The general IPv6 subnetting problem has the following variations:

  • Given a specific prefix of length l, how many sub-prefixes of length l’ are there in the given prefix? and what are these prefixes?
  • Given a specific prefix of length l, you are required to break it up to fit a certain number of networks (N)
 

Definitions


  • Mother prefix: this is the prefix that you are going to subnet. It’s prefix length is L. You would get this from the problem set or in practice, as the prefix allocated to you by the RIR or your ISP.
  • Sub-prefixes: these are the component prefixes that you get from subnetting the mother prefix. They have a prefix length (designated L’) such that  L’ > L always. We find the sub-prefix lengths (L’) either directly (e.g. how many /52s are there in the /48 that I got from my ISP?) or from the situation we are facing (I have this /32 prefix that I need to divide equally amongst 700 POPs)
  • Subnet bits (s): in each variation of the IPv6 subnetting problem, you will need to find the number of bits of subnetting needed to give either the sub-prefix length or the number of subnets required.
  • Hexit: a single hexadecimal character (0 – 9 , a – f). A hexit is four bit or a nibble.
 

General procedure


[a] Find the number of subnet bits

  • Given both the mother-prefix length and the subnet prefix lengths, then s = L’ – L
  • Given the number of subnets (N), calculate s from the formular 2^s >= N
  • Mathematically, s = log N / log 2 (the answer is rounded up to the next integer)

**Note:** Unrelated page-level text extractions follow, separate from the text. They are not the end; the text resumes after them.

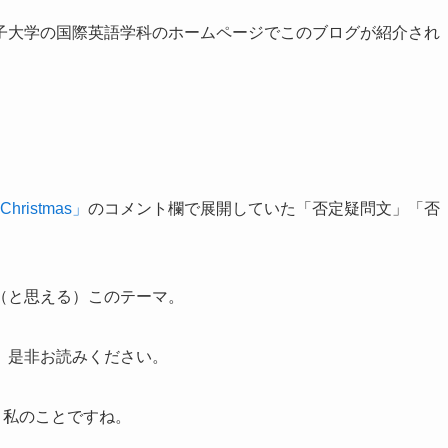
子大学の国際英語学科のホームページでこのブログが紹介され
ristmas」
のコメント欄で展開していた「否定疑問文」「否
（と思える）このテーマ。
、是非お読みください。
、私のことですね。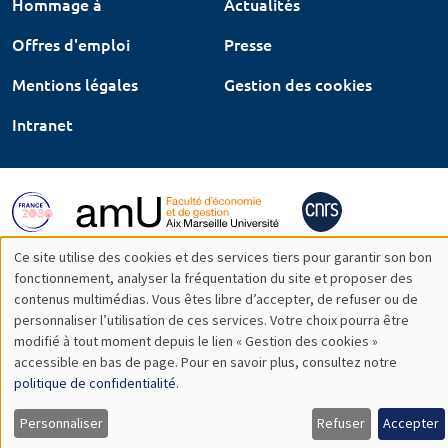
Hommage à
Actualités
Offres d'emploi
Presse
Mentions légales
Gestion des cookies
Intranet
Ce site utilise des cookies et des services tiers pour garantir son bon
Utilisation
fonctionnement, analyser la fréquentation du site et proposer des
contenus multimédias. Vous êtes libre d’accepter, de refuser ou de
des
personnaliser l’utilisation de ces services. Votre choix pourra être
modifié à tout moment depuis le lien « Gestion des cookies »
données
accessible en bas de page. Pour en savoir plus, consultez notre
personnelles
politique de confidentialité
.
et
Personnaliser
Refuser
Accepter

[b] Find the number of subnet (or interesting) hexits

  • A hexit is a single hexadecimal character and the subnet hexits are those that will change for each of sub-prefixes.
  • Knowing that 1 hexit = 4 bit and having found the number of bits required then
  • Number of subnet hexits = s/4 (round it up to the next integer)
  • Note: If s/4 is an integer, then it means that the hex values for each of the hexits for the last subnet will be “F”.
  • If s/4 leaves a remainder, then the rightmost hexit will not end in something other than an “F”.
  • For simplicity in subnetting and address planning, it is recommended to always work with nibble boundaries (multiples of 4) so that we have clean hexit boundaries.

[c] Find the ‘Increment’ or ‘Block’

This is a constant which is the numerical difference between each of the subnet numbers. Progressive ‘subnet hexits’ are multiples of the ‘Increment’ or ‘Block’

The block B = 2^(16 – L’%16) - the modulo operation % simply takes the remainder and ignores the quotient of the division

[d] Enumerate the subnetIDs

Knowing your subnet prefix length, subnet hexits and block, your subnet IDs form a simple arithmetic progression with initial term 0 and common ratio = Increment

Generally the nth term of an arithmetic progression is: a(n) = a(0) + (n-1)d

Starting from the zeroth subnet i.e. a(0) = 0000 then we have a(n) = (n-1)d

Specifically, to find the last subnetID

  • First find the total number of possible subnets: S = 2^s
  • Last subnetID = a(S) = (S-1)d
  • IMPORTANT! The result above is in decimal so we must convert the result to hex. We an also convert S and d to hex and then work directly in hex.

Our subnets then will be of the general form –  mother:prefix:subnetID::/L’

It is really that simple but “the devil” as they say, “is in the details”. So let’s go search for the devil with an example (and hope he doesn’t demand our souls for the honour):

Worked example


Given the prefix 2001:db8::/32, we need to carve it into 900 sub-prefixes.

This problem gives us the number of required subnets so we’ll have to find the subnet bits. The simpler variation is when we are given the subnet prefix length.

Step #1: Finding the number subnet bits (s) are required

2^s >= 900. So s = (lg 900) / (lg 2) = 10 (rounded up to the nearest integer)

Thus in order to get 900 sub-prefixes, we need at least 10 bits of subnetting. (In fact 10 bits will give us 1024 (2^10) networks but 9 bits will give us 512 which doesn’t meet our requirement)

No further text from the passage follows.